A aparência andrógina da criatura da noite é citada a todo instante pelo narrador personagem, talvez como forma de reafirmar a ausência de um gênero (masculino ou feminino) para o personagem principal. Schiavo deixou este ponto bem explícito no texto, substituindo as letras que definiriam o protagonista como homem ou mulher, por pontos de interrogação, de forma a revelar apenas a sua idade e nada mais.

Com isso, ao ler O Silêncio das Mariposas, busca-se identificar no personagem características que revelem seu verdadeiro sexo. Mas, seus desejos carnais são tantos e tão exóticos, que insistem em deixar em dúvida a sua identidade. Ou seja, o autor cumpre seu objetivo e faz o leitor imaginar-se personagem em determinados momentos, vivenciando atitudes e sentimentos.
Apesar da escrita densa, onde Schiavo muitas vezes 'conta' ao invés de 'mostrar' cenas, o livro consegue prender a atenção do leitor, pois mexe a todo instante com desejos carnais, que o personagem procura realizar, a fim de acalmar suas mariposas cinzentas e satisfazer sua, digamos, necessidade.

O texto lida com conflitos psicológicos que geram depressão, a sensualidade e o prazer carnal do ser humano, sensações que, por precisão e curiosidade, o protagonista, influenciado pela criatura das trevas, faz questão de experimentar.

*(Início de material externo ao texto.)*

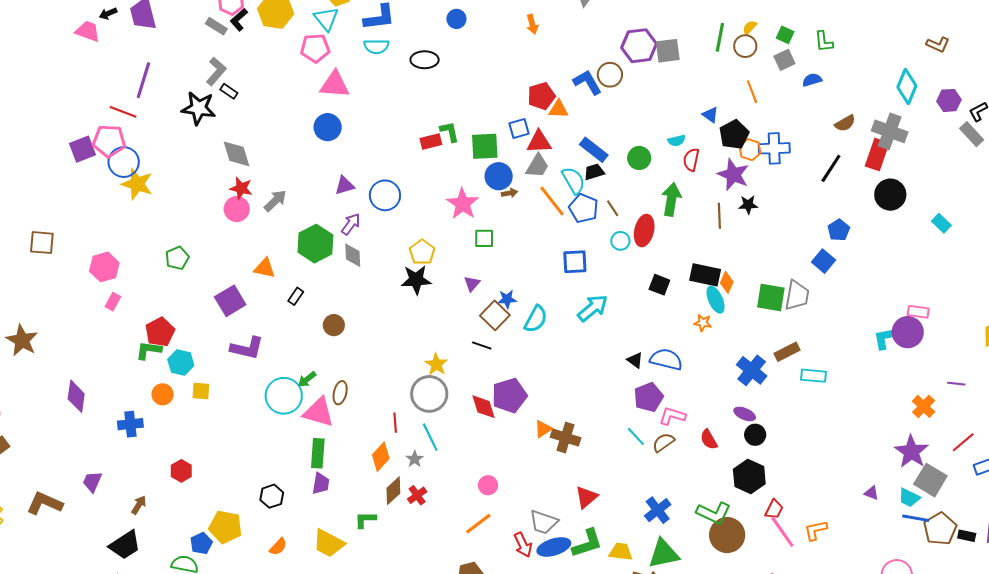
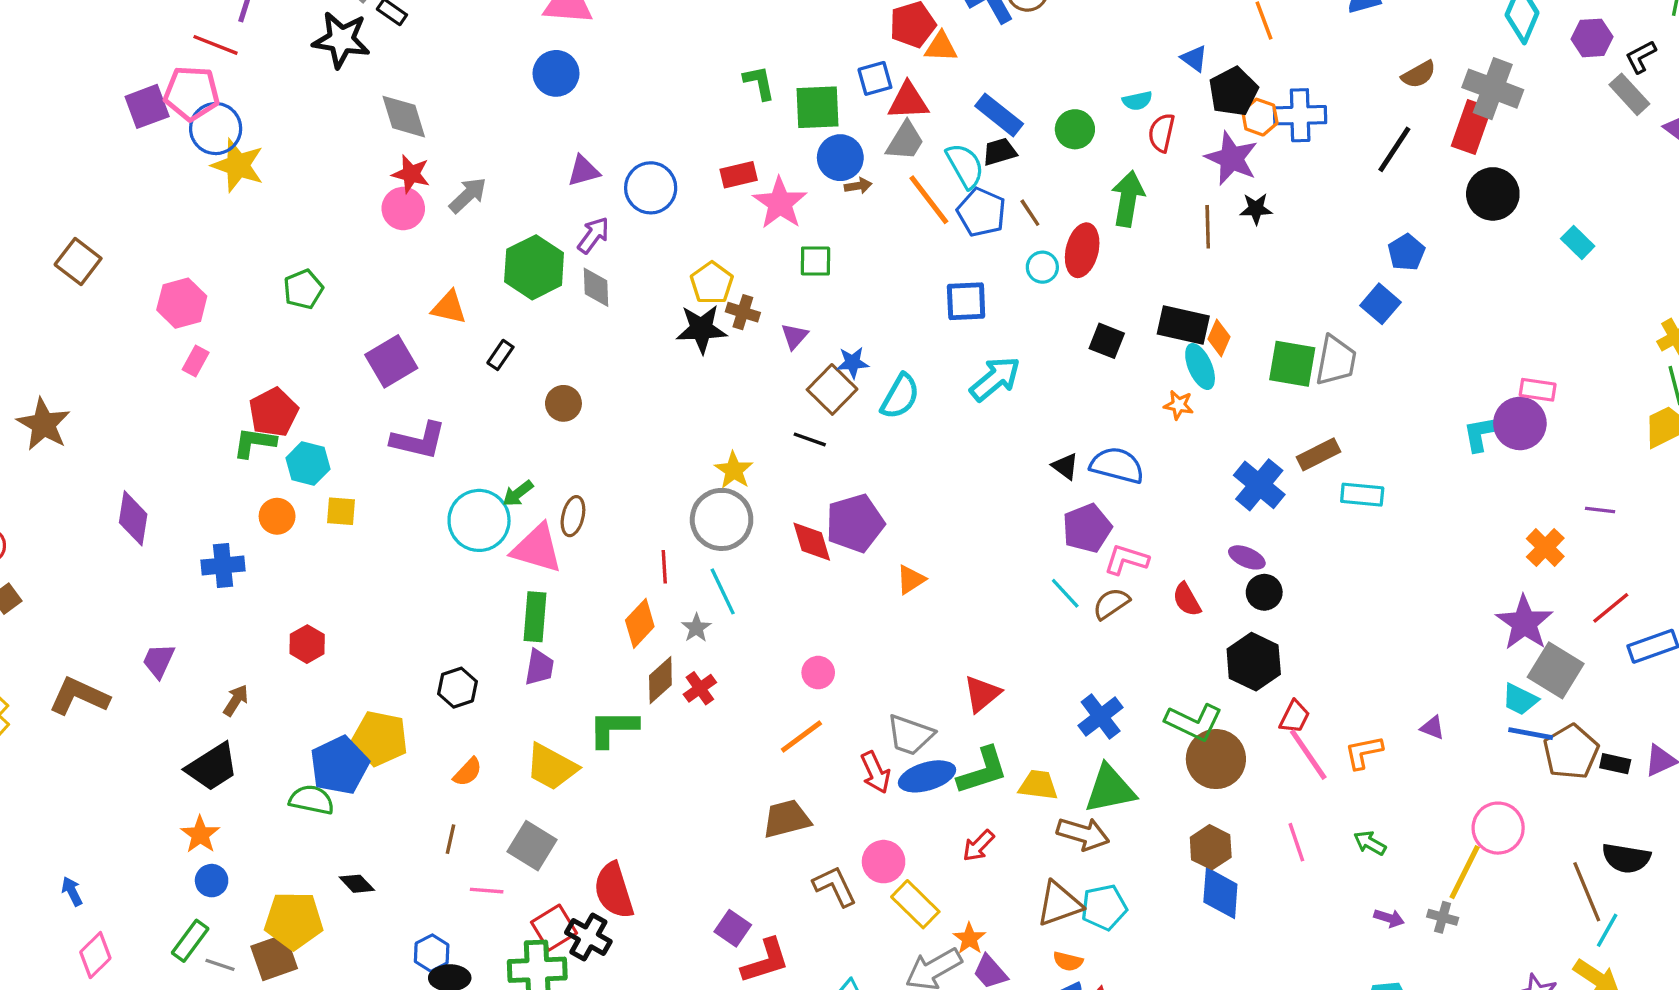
red rectangle: (431, 141) -> (739, 175), moved
brown square: (42, 243) -> (78, 261), turned 32
brown cross: (566, 438) -> (743, 312), moved, size x0.7
purple triangle: (871, 493) -> (1432, 728), moved
green L-shape: (365, 520) -> (613, 728), size x1.4
blue pentagon: (201, 543) -> (339, 765), size x1.6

Em O Silêncio das Mariposas, Juliano Schiavo mostra-se um autor muito capaz e preocupado com o impacto do texto para o leitor. Às vezes, sua escrita segue caminhos pouco claros, onde a idéia da cena, ou da imagem que se quis reproduzir, é apenas citada, ficando a cargo do leitor "interpretá-la" ou invés de "visualizá-la". Porém, para o jovem autor nacional, a obra, bem pensada e de uma premissa excepcional, marca o início de uma brilhante carreira.